Page images and extracted text ::
--------
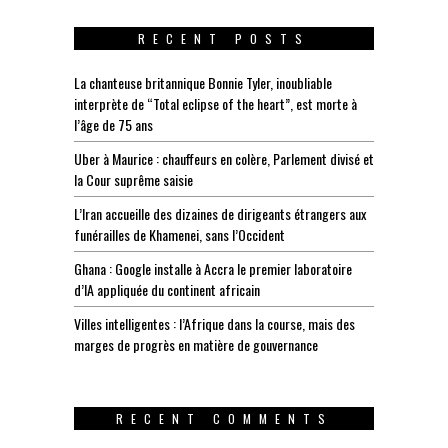
RECENT POSTS
La chanteuse britannique Bonnie Tyler, inoubliable
interprète de “Total eclipse of the heart”, est morte à
l’âge de 75 ans
Uber à Maurice : chauffeurs en colère, Parlement divisé et
la Cour suprême saisie
L’Iran accueille des dizaines de dirigeants étrangers aux
funérailles de Khamenei, sans l’Occident
Ghana : Google installe à Accra le premier laboratoire
d’IA appliquée du continent africain
Villes intelligentes : l’Afrique dans la course, mais des
marges de progrès en matière de gouvernance
RECENT COMMENTS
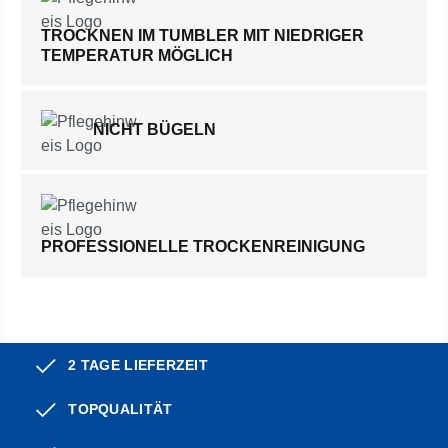
TROCKNEN IM TUMBLER MIT NIEDRIGER
TEMPERATUR MÖGLICH
NICHT BÜGELN
PROFESSIONELLE TROCKENREINIGUNG
2 TAGE LIEFERZEIT
TOPQUALITÄT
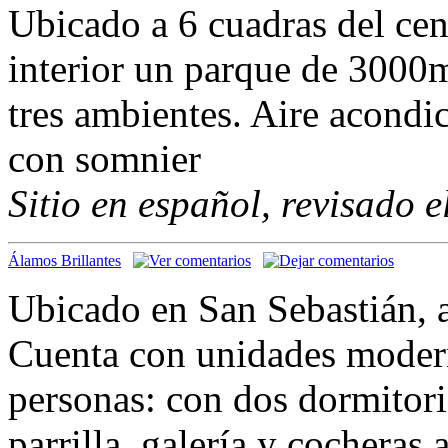
Ubicado a 6 cuadras del cen
interior un parque de 3000
tres ambientes. Aire acond
con somnier
Sitio en español, revisado 
Álamos Brillantes
Ubicado en San Sebastián, 
Cuenta con unidades modern
personas: con dos dormitori
parrilla, galería y cocheras 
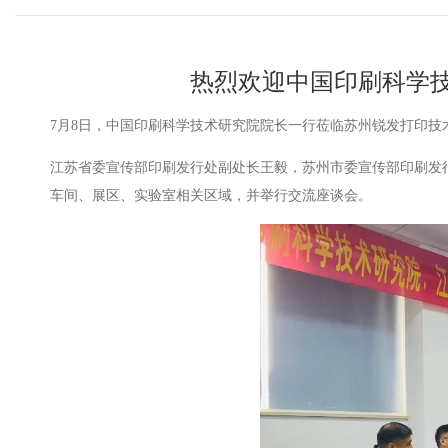
热烈欢迎中国印刷科学
7月8日，中国印刷科学技术研究院院长一行莅临苏州锐发打印技
江苏省委宣传部印刷发行处副处长王毅，苏州市委宣传部印刷发
车间、展区、实验室相关区域，并举行交流座谈会。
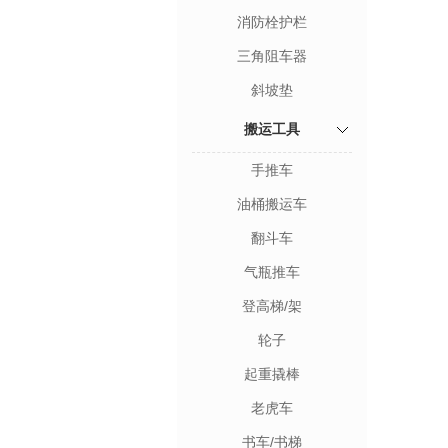
消防栓护栏
三角阻车器
斜坡垫
搬运工具
手推车
油桶搬运车
翻斗车
气瓶推车
登高梯/架
轮子
起重撬棒
老虎车
书车/书梯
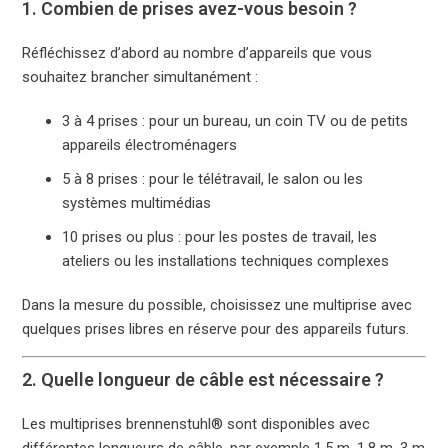
1. Combien de prises avez-vous besoin ?
Réfléchissez d’abord au nombre d’appareils que vous
souhaitez brancher simultanément :
3 à 4 prises : pour un bureau, un coin TV ou de petits
appareils électroménagers
5 à 8 prises : pour le télétravail, le salon ou les
systèmes multimédias
10 prises ou plus : pour les postes de travail, les
ateliers ou les installations techniques complexes
Dans la mesure du possible, choisissez une multiprise avec
quelques prises libres en réserve pour des appareils futurs.
2. Quelle longueur de câble est nécessaire ?
Les multiprises brennenstuhl® sont disponibles avec
différentes longueurs de câble, par exemple 1,5 m, 1,8 m, 3 m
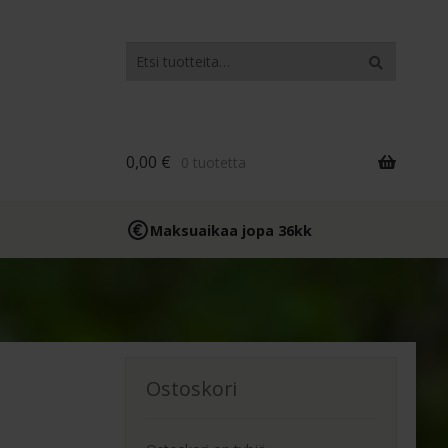
Etsi:
Haku
0,00
€
0 tuotetta
Maksuaikaa jopa 36kk
Ostoskori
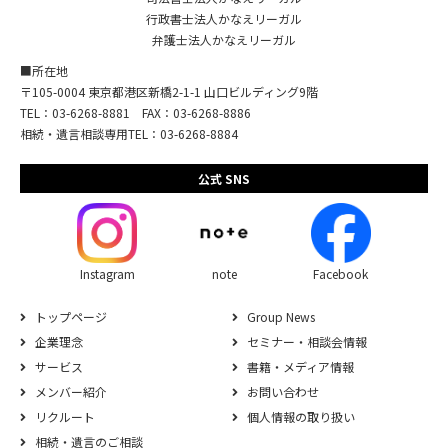
行政書士法人かなえリーガル
弁護士法人かなえリーガル
■所在地
〒105-0004 東京都港区新橋2-1-1 山口ビルディング9階
TEL：03-6268-8881 FAX：03-6268-8886
相続・遺言相談専用TEL：03-6268-8884
公式 SNS
Instagram
note
Facebook
トップページ
Group News
企業理念
セミナー・相談会情報
サービス
書籍・メディア情報
メンバー紹介
お問い合わせ
リクルート
個人情報の取り扱い
相続‧遺⾔のご相談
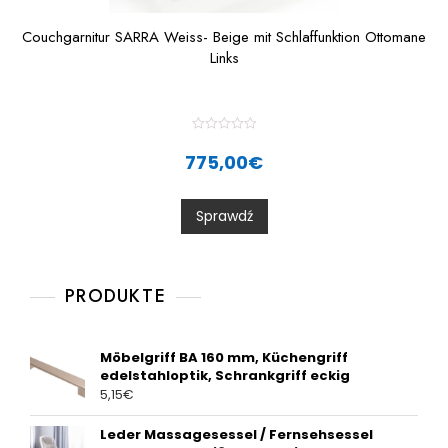
Couchgarnitur SARRA Weiss- Beige mit Schlaffunktion Ottomane
Links
R
a
775,00
€
t
e
d
0
Sprawdź
o
u
t
o
f
5
PRODUKTE
Möbelgriff BA 160 mm, Küchengriff
edelstahloptik, Schrankgriff eckig
5,15
€
Leder Massagesessel / Fernsehsessel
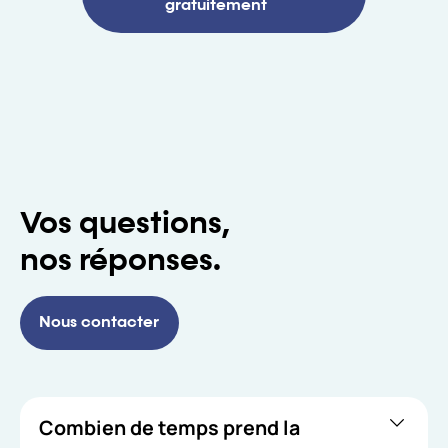
gratuitement
Vos questions,
nos réponses.
Nous contacter
Combien de temps prend la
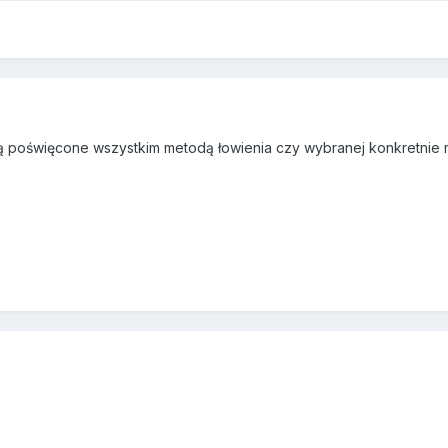
ą poświęcone wszystkim metodą łowienia czy wybranej konkretnie 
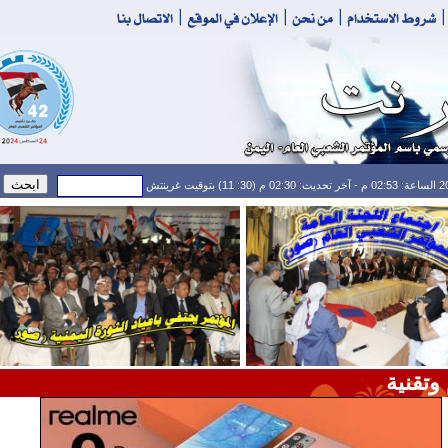
وتقنية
--------
Problem details :: The answer should be a single number: the count of lines in the data that include the string "appareils".

Answer to the problem :: 3